» EXERCISE GOAL: Counting every line in the entries below where the word "First" occurs, report how many there are. Give only that number.

Dataset entries:
== Segment start ==

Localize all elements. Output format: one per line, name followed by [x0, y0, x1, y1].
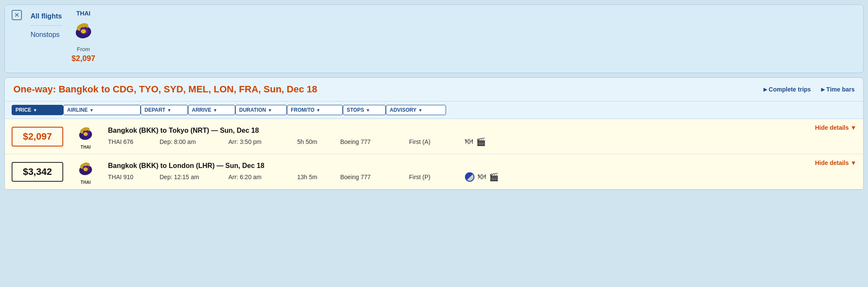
col-depart-btn[interactable]: DEPART▼ [141, 105, 188, 115]
svg-point-13 [83, 168, 88, 171]
hide-details-btn-1[interactable]: Hide details ▼ [815, 124, 856, 131]
flight-airline-logo-1: THAI [68, 123, 103, 150]
flight-price-box-1[interactable]: $2,097 [12, 127, 63, 147]
flight-route-2: Bangkok (BKK) to London (LHR) — Sun, Dec… [108, 162, 265, 170]
col-price-btn[interactable]: PRICE▼ [12, 105, 63, 115]
flight-aircraft-2: Boeing 777 [340, 174, 409, 180]
entertainment-icon-2: 🎬 [489, 172, 499, 182]
hide-details-btn-2[interactable]: Hide details ▼ [815, 159, 856, 166]
flight-duration-1: 5h 50m [297, 138, 340, 145]
col-airline-btn[interactable]: AIRLINE▼ [63, 105, 141, 115]
flight-details-2: Bangkok (BKK) to London (LHR) — Sun, Dec… [108, 162, 856, 182]
route-title: One-way: Bangkok to CDG, TYO, SYD, MEL, … [13, 84, 317, 95]
flight-route-1: Bangkok (BKK) to Tokyo (NRT) — Sun, Dec … [108, 127, 259, 134]
flight-duration-2: 13h 5m [297, 174, 340, 180]
col-arrive-btn[interactable]: ARRIVE▼ [188, 105, 235, 115]
column-headers: PRICE▼ AIRLINE▼ DEPART▼ ARRIVE▼ DURATION… [5, 101, 863, 119]
col-duration-btn[interactable]: DURATION▼ [235, 105, 287, 115]
time-bars-link[interactable]: Time bars [821, 86, 855, 93]
flight-depart-2: Dep: 12:15 am [160, 174, 228, 180]
flight-info-row-2: THAI 910 Dep: 12:15 am Arr: 6:20 am 13h … [108, 172, 856, 182]
flight-cabin-2: First (P) [409, 174, 465, 180]
col-stops-btn[interactable]: STOPS▼ [343, 105, 386, 115]
meal-icon: 🍽 [465, 137, 473, 146]
airline-card[interactable]: THAI From $2,097 [71, 10, 96, 63]
thai-small-logo-icon-2 [75, 159, 96, 180]
results-panel: One-way: Bangkok to CDG, TYO, SYD, MEL, … [4, 77, 864, 190]
flight-arrive-1: Arr: 3:50 pm [228, 138, 297, 145]
airline-name: THAI [77, 10, 91, 17]
flight-airline-name-2: THAI [80, 180, 90, 185]
svg-point-4 [81, 23, 86, 27]
flight-cabin-1: First (A) [409, 138, 465, 145]
airline-price: $2,097 [71, 54, 95, 63]
flight-arrive-2: Arr: 6:20 am [228, 174, 297, 180]
thai-logo-icon [71, 18, 96, 44]
flight-airline-logo-2: THAI [68, 159, 103, 185]
flight-depart-1: Dep: 8:00 am [160, 138, 228, 145]
complete-trips-link[interactable]: Complete trips [763, 86, 811, 93]
filter-panel: ✕ All flights Nonstops THAI From $2,097 [4, 4, 864, 73]
filter-options: All flights Nonstops [31, 10, 62, 40]
stop-amenity-row-2: 🍽 🎬 [465, 172, 499, 182]
flight-price-2: $3,342 [23, 166, 52, 177]
flight-number-1: THAI 676 [108, 138, 160, 145]
flight-row-2: $3,342 THAI Bangkok (BKK) to London (LHR… [5, 154, 863, 189]
svg-point-14 [84, 162, 87, 166]
all-flights-option[interactable]: All flights [31, 12, 62, 21]
col-fromto-btn[interactable]: FROM/TO▼ [287, 105, 343, 115]
svg-point-3 [81, 29, 86, 34]
flight-price-1: $2,097 [23, 131, 52, 142]
entertainment-icon: 🎬 [476, 137, 486, 147]
results-header: One-way: Bangkok to CDG, TYO, SYD, MEL, … [5, 78, 863, 101]
svg-point-9 [84, 127, 87, 131]
svg-point-8 [83, 132, 88, 136]
meal-icon-2: 🍽 [478, 172, 486, 181]
amenity-icons-2: 🍽 🎬 [478, 172, 499, 182]
thai-small-logo-icon-1 [75, 123, 96, 145]
flight-airline-name-1: THAI [80, 145, 90, 150]
from-label: From [77, 46, 90, 52]
nonstops-option[interactable]: Nonstops [31, 30, 62, 40]
header-links: Complete trips Time bars [763, 86, 855, 93]
stop-indicator-icon [465, 172, 474, 182]
close-button[interactable]: ✕ [12, 10, 22, 20]
flight-aircraft-1: Boeing 777 [340, 138, 409, 145]
flight-price-box-2[interactable]: $3,342 [12, 162, 63, 182]
amenity-icons-1: 🍽 🎬 [465, 137, 499, 147]
flight-row: $2,097 THAI Bangkok (BKK) to Tokyo (NRT)… [5, 119, 863, 154]
flight-details-1: Bangkok (BKK) to Tokyo (NRT) — Sun, Dec … [108, 127, 856, 147]
flight-info-row-1: THAI 676 Dep: 8:00 am Arr: 3:50 pm 5h 50… [108, 137, 856, 147]
col-advisory-btn[interactable]: ADVISORY▼ [386, 105, 446, 115]
flight-number-2: THAI 910 [108, 174, 160, 180]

== Segment end ==

» RESULT OF THE EXERCISE: 2